Typically, the drill cuttings are circulated back to the surface and then separated from the drilling fluid using solids control equipment. The solids control equipment will include screens or so-called “shakers” that filter out the majority of solids while releasing the drilling mud. Samples of the cuttings may be captured where they are logged for correlated depth, and then analyzed. However, the majority of the cuttings are simply disposed of while the reclaimed drilling fluid is re-circulated into the drill string.
The disposal of drill cuttings and other solid wastes generated by drilling operations has come under scrutiny. Specifically, environmental regulations in some areas prevent the disposal of drill cuttings, especially when such cuttings contain residual non-aqueous fluids, or NAF's. Moreover, environmental policies of some operators' may require the cleaning of cuttings or other special handling before disposal. Accordingly, drilling companies have begun using a re-injection procedure for some drilling operations.
Cuttings re-injection operations, or “CRI,” generally started in the late 1980's. A drill-cuttings injection operation involves the collection of materials from solids-control equipment on the rig, and transportation of the materials to a slurrification unit. Frequently, the cuttings are ground into small particles in the presence of water to form the slurry. The slurry is then transferred to a holding tank for final rheological conditioning. The conditioned drill cuttings slurry is pumped through a casing annulus or a string of tubing in a well. The well may be a specially-formed disposal well. The cuttings slurry is then pumped into subsurface fractures created by injecting the slurry under high pressure into a disposal formation.
The injection (or re-injection) of drill cuttings offers an attractive solution to the disposal of cuttings from a drilling operation. In this respect, CRI can achieve minimal discharge of solids, as even the wastes generated from a re-injection operation are returned to the subsurface. Additionally, there are no future cleanup liabilities once the disposal well is plugged. For offshore operations in areas with environmental restrictions for the disposal of cuttings, and where large volumes of cuttings are generated, re-injection offers an economically attractive option compared to the transportation of cuttings onshore, or extensive de-oiling or other treatment.
As one might anticipate, various challenges exist with respect to CRI. Perhaps the most important is the slurry rheology design. Slurry rheology design includes slurry viscosity, suspension capacity, and particle size limitations.
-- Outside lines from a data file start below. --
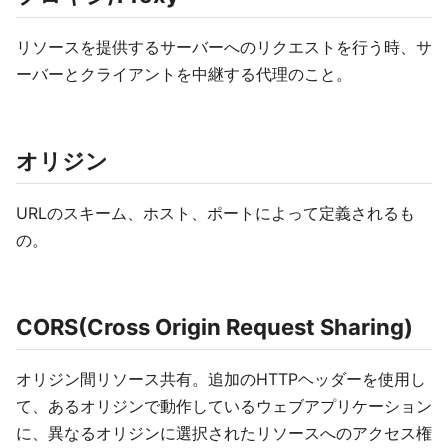
リソースを提供するサーバーへのリクエストを行う時、サ
ーバーとクライアントを中継する代理のこと。
オリジン
URLのスキーム、ホスト、ポートによって定義されるも
の。
CORS(Cross Origin Request Sharing)
オリジン間リソース共有。追加のHTTPヘッダーを使用し
て、あるオリジンで動作しているウェブアプリケーション
に、異なるオリジンに選択されたリソースへのアクセス権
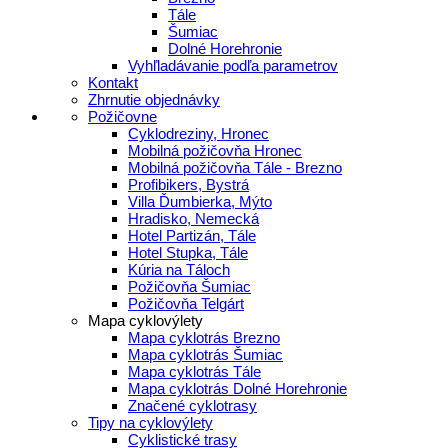
Tále
Šumiac
Dolné Horehronie
Vyhľladávanie podľa parametrov
Kontakt
Zhrnutie objednávky
Požičovne
Cyklodreziny, Hronec
Mobilná požičovňa Hronec
Mobilná požičovňa Tále - Brezno
Profibikers, Bystrá
Villa Ďumbierka, Mýto
Hradisko, Nemecká
Hotel Partizán, Tále
Hotel Stupka, Tále
Kúria na Táloch
Požičovňa Šumiac
Požičovňa Telgárt
Mapa cyklovýlety
Mapa cyklotrás Brezno
Mapa cyklotrás Šumiac
Mapa cyklotrás Tále
Mapa cyklotrás Dolné Horehronie
Značené cyklotrasy
Tipy na cyklovýlety
Cyklistické trasy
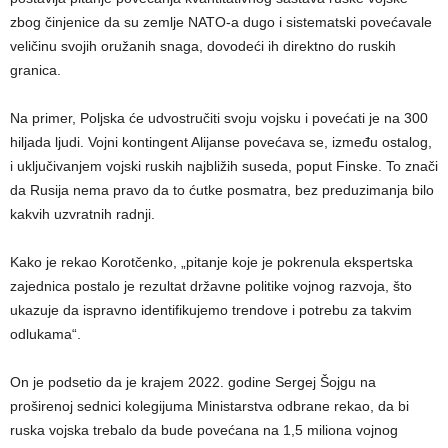
zbog činjenice da su zemlje NATO-a dugo i sistematski povećavale
veličinu svojih oružanih snaga, dovodeći ih direktno do ruskih
granica.
Na primer, Poljska će udvostručiti svoju vojsku i povećati je na 300
hiljada ljudi. Vojni kontingent Alijanse povećava se, između ostalog,
i uključivanjem vojski ruskih najbližih suseda, poput Finske. To znači
da Rusija nema pravo da to ćutke posmatra, bez preduzimanja bilo
kakvih uzvratnih radnji.
Kako je rekao Korotčenko, „pitanje koje je pokrenula ekspertska
zajednica postalo je rezultat državne politike vojnog razvoja, što
ukazuje da ispravno identifikujemo trendove i potrebu za takvim
odlukama“.
On je podsetio da je krajem 2022. godine Sergej Šojgu na
proširenoj sednici kolegijuma Ministarstva odbrane rekao, da bi
ruska vojska trebalo da bude povećana na 1,5 miliona vojnog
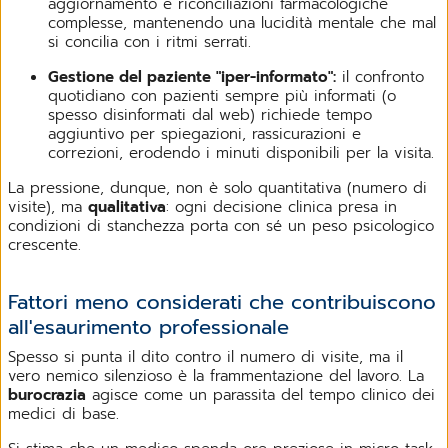
aggiornamento e riconciliazioni farmacologiche
complesse, mantenendo una lucidità mentale che mal
si concilia con i ritmi serrati.
Gestione del paziente "iper-informato":
il confronto
quotidiano con pazienti sempre più informati (o
spesso disinformati dal web) richiede tempo
aggiuntivo per spiegazioni, rassicurazioni e
correzioni, erodendo i minuti disponibili per la visita.
La pressione, dunque, non è solo quantitativa (numero di
visite), ma
qualitativa
: ogni decisione clinica presa in
condizioni di stanchezza porta con sé un peso psicologico
crescente.
Fattori meno considerati che contribuiscono
all'esaurimento professionale
Spesso si punta il dito contro il numero di visite, ma il
vero nemico silenzioso è la frammentazione del lavoro. La
burocrazia
agisce come un parassita del tempo clinico dei
medici di base.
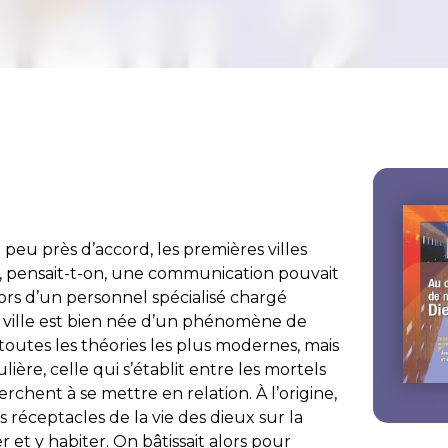
à peu près d’accord, les premières villes
où, pensait-t-on, une communication pouvait
lors d’un personnel spécialisé chargé
La ville est bien née d’un phénomène de
utes les théories les plus modernes, mais
lière, celle qui s’établit entre les mortels
rchent à se mettre en relation. À l’origine,
es réceptacles de la vie des dieux sur la
r et y habiter. On bâtissait alors pour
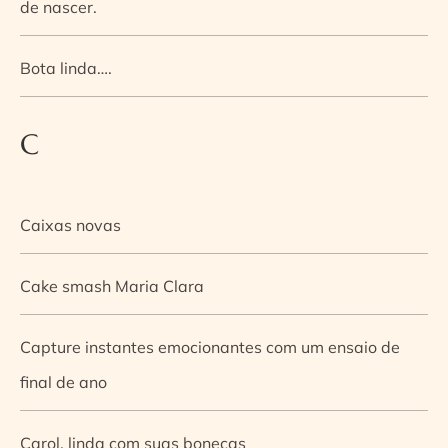
de nascer.
Bota linda….
C
Caixas novas
Cake smash Maria Clara
Capture instantes emocionantes com um ensaio de
final de ano
Carol, linda com suas bonecas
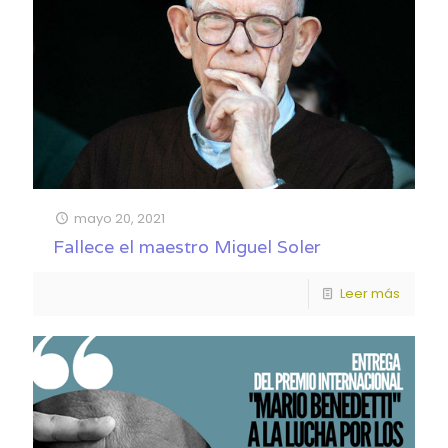
mayo 20, 2021
Fallece el maestro Miguel Soler
Leer más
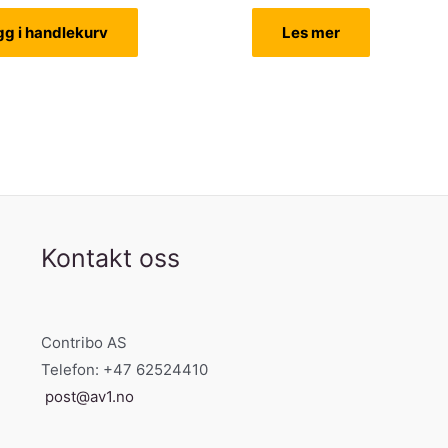
pris
pris
var:
er:
gg i handlekurv
Les mer
kr 2.184,00.
kr 2.075,00.
Kontakt oss
Contribo AS
Telefon: +47 62524410
post@av1.no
The slurry must have adequate viscosity and solids-carrying capacity to transport the particles into the formation. Further, the particles must be able to enter the fractures to avoid plugging, either along the wellbore or in the fracture.
Another challenge relates to the presence of filter cake. During a drilling process, the drilling fluid is placed in the bore of the drill string. The drilling fluid increases the hydrostatic pressure at the bottom of the wellbore. This, in turn, controls the flow of formation fluids into the wellbore. The drilling mud also helps to keep the drill bit cool and clean during drilling. In addition, the viscous drilling mud helps to carry the drill cuttings away from the rock face and up to the surface for analysis and/or disposal, as noted above.
An additional function of the drilling mud is to leave a filter cake along the wall of the wellbore. In this respect, as a wellbore is drilled through a permeable, hydrocarbon-bearing formation, the drilling mud will form a “filter cake.” The filter cake helps to prevent fluid leak-off into a formation during drilling, and also helps to maintain wellbore stability. At the same time, the filter cake creates at least a partial barrier to the injection of solid drill cuttings into a disposal formation. In this respect, the filter cake particles can reduce permeability of the rock in the near-wellbore region. This is particularly true with respect to filter cakes formed from a non-aqueous fluid (NAF), such as an oil-based or synthetic oil-based drilling mud.
A need exists for an improved method of re-injecting drill cuttings into a disposal formation. Further, a need exists for an improved method of re-injecting cuttings through a wellbore having a filter cake, wherein the method uses a slurry that also remediates a filter cake having NAF fluids therein.
The methods described herein have various benefits in the conducting of oil and gas exploration and production activities.
A method for re-injecting drill cuttings into a subsurface formation is first provided. In one embodiment, the method first includes obtaining a volume of solid particles from drilling returns. The solid particles primarily represent formation cuttings.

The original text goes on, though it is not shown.